## Assigned task
Look for the word "Nicotină" in the records, and copy each line where it appears.

## Information
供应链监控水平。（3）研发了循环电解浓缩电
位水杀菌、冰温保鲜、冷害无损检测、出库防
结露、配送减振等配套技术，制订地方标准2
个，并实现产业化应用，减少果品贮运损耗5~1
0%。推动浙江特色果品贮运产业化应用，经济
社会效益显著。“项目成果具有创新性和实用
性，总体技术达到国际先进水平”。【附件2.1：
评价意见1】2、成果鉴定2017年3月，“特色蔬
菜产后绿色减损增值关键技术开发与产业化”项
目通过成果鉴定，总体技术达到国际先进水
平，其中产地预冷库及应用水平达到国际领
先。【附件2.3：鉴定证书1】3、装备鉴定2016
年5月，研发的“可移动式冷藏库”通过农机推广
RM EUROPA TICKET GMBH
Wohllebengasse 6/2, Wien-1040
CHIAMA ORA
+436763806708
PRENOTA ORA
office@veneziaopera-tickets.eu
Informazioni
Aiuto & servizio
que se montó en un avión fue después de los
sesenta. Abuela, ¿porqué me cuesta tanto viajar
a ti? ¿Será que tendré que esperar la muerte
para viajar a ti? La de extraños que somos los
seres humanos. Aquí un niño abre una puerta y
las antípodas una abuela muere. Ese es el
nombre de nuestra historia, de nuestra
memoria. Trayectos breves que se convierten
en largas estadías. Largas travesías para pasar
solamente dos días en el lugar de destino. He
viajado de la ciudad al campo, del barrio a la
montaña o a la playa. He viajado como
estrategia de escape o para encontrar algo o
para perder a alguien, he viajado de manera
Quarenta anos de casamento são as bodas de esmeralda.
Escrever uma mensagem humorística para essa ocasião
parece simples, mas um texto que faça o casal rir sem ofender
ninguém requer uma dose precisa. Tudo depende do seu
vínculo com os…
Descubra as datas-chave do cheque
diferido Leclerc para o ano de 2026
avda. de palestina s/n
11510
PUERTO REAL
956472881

==

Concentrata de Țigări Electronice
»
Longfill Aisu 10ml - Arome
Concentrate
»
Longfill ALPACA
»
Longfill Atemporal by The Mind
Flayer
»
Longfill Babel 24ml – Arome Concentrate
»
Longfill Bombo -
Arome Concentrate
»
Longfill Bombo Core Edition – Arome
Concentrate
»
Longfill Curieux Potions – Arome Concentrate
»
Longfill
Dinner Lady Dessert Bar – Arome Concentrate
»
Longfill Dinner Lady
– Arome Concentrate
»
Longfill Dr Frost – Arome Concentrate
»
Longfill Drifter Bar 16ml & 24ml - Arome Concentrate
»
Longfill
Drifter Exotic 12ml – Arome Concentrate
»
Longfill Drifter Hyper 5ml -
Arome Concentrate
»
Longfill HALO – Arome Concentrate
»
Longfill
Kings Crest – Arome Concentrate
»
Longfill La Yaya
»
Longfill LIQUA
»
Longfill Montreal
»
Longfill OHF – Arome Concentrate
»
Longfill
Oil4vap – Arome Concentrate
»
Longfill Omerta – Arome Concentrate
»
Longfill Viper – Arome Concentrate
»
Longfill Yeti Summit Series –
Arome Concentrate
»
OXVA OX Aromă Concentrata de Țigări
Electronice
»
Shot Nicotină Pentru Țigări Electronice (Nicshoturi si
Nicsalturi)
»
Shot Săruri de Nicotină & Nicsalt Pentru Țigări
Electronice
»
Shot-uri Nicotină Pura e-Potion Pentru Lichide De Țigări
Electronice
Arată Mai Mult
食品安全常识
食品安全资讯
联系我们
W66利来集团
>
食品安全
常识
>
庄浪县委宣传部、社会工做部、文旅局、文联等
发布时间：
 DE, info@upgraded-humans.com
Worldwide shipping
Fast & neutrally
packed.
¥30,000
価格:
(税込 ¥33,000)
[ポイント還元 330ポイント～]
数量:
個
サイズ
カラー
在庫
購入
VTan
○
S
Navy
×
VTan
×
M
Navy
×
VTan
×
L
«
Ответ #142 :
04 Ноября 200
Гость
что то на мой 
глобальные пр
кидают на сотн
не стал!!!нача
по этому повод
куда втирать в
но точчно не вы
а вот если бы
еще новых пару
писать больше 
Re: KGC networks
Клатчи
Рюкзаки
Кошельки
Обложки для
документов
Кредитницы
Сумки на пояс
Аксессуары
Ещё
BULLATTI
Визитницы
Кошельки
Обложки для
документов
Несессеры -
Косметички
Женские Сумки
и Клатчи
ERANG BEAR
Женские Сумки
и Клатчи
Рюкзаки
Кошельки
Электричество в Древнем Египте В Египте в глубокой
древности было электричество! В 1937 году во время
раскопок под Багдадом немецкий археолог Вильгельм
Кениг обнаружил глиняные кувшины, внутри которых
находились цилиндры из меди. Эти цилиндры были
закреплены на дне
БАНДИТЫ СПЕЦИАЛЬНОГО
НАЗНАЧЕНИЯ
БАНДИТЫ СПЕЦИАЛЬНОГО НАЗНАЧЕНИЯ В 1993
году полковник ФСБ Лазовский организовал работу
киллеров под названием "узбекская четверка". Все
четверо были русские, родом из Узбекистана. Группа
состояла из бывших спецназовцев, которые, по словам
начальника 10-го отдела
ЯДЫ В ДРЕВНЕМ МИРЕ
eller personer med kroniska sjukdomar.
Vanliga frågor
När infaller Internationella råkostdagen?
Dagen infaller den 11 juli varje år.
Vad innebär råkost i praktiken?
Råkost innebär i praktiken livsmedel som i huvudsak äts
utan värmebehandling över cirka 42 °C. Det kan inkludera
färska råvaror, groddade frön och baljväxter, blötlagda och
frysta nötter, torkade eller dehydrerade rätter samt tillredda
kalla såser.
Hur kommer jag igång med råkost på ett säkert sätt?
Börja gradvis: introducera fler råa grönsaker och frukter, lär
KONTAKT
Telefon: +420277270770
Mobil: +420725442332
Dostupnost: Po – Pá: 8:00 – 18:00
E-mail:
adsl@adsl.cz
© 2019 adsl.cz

* * *

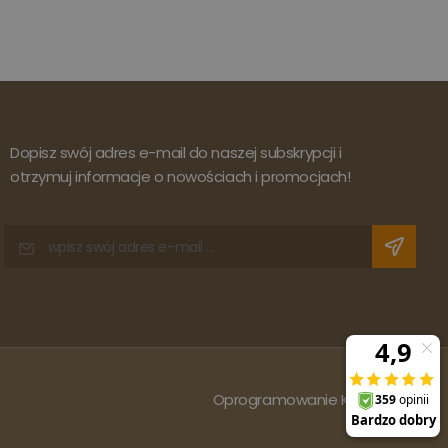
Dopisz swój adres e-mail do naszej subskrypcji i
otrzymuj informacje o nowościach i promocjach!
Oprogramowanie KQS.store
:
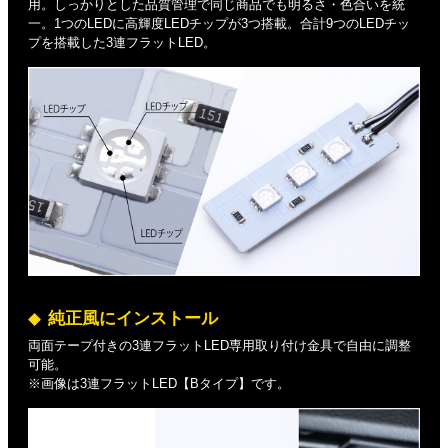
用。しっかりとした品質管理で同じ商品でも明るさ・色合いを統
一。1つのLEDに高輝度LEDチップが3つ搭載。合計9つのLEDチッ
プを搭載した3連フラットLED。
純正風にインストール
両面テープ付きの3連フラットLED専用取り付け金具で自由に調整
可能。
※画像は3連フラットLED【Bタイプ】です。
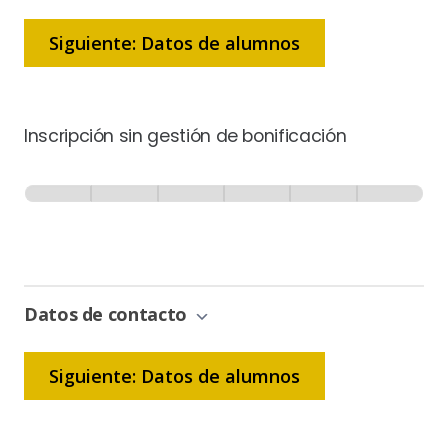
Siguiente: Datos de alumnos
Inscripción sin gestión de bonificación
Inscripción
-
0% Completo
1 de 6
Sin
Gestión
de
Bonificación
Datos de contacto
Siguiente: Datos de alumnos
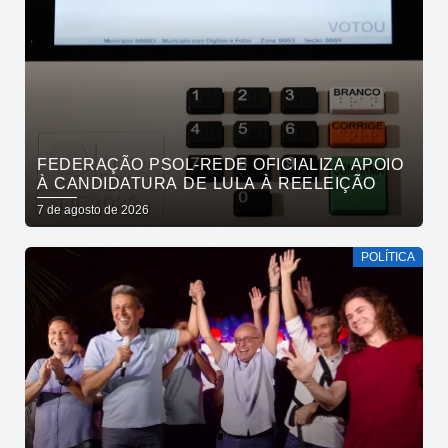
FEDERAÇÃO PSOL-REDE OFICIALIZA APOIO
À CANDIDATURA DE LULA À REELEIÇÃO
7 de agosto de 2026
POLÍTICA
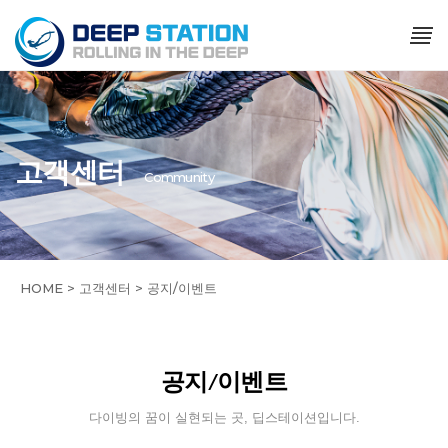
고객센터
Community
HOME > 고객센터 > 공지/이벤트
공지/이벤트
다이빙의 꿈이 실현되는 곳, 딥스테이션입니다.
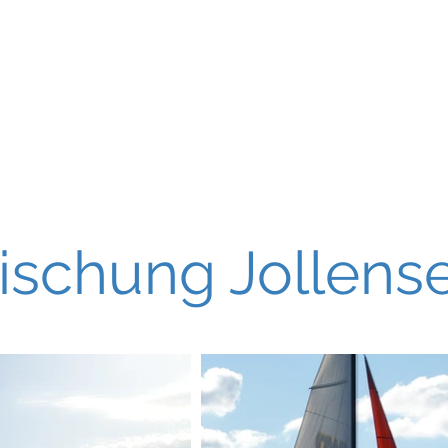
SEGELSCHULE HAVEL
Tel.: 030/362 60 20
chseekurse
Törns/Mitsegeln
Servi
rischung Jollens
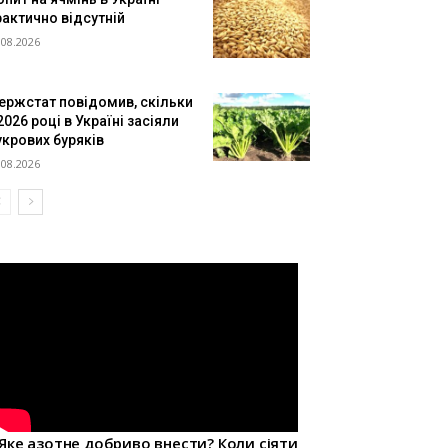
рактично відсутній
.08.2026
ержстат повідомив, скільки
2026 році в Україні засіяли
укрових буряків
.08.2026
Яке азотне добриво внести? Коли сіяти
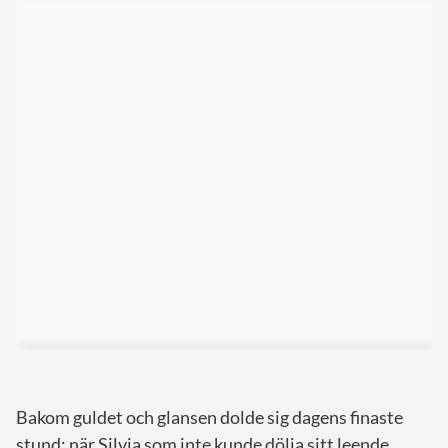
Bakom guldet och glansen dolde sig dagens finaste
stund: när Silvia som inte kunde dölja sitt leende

## Answer area
Shot Nicotină Pentru Țigări Electronice (Nicshoturi si
Shot Săruri de Nicotină & Nicsalt Pentru Țigări
Shot-uri Nicotină Pura e-Potion Pentru Lichide De Țigări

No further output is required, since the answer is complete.